──────── EXTRACTED ENTRIES ────────
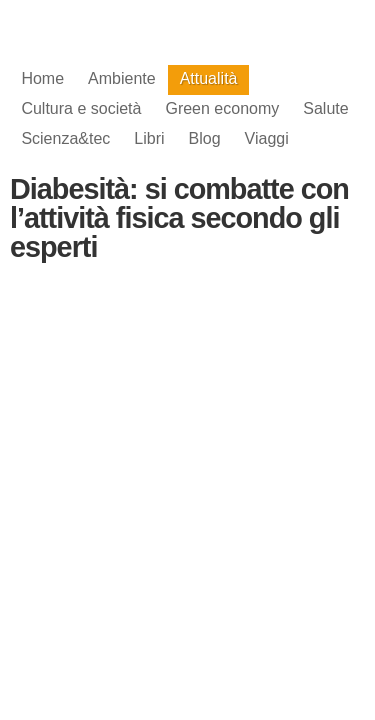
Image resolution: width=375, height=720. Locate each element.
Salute (325, 108)
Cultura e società (81, 108)
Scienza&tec (65, 138)
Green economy (222, 108)
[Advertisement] (188, 439)
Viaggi (267, 138)
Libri (149, 138)
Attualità (209, 78)
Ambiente (122, 78)
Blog (205, 138)
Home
────────
- PROBLEM -
Leave out the pictures, then return every line of the data exactly.

- OUTPUT FOR THIS TASK -
Image resolution: width=375, height=720. Locate each element.
Salute (325, 108)
Cultura e società (81, 108)
Scienza&tec (65, 138)
Green economy (222, 108)
[Advertisement] (188, 439)
Viaggi (267, 138)
Libri (149, 138)
Attualità (209, 78)
Ambiente (122, 78)
Blog (205, 138)
Home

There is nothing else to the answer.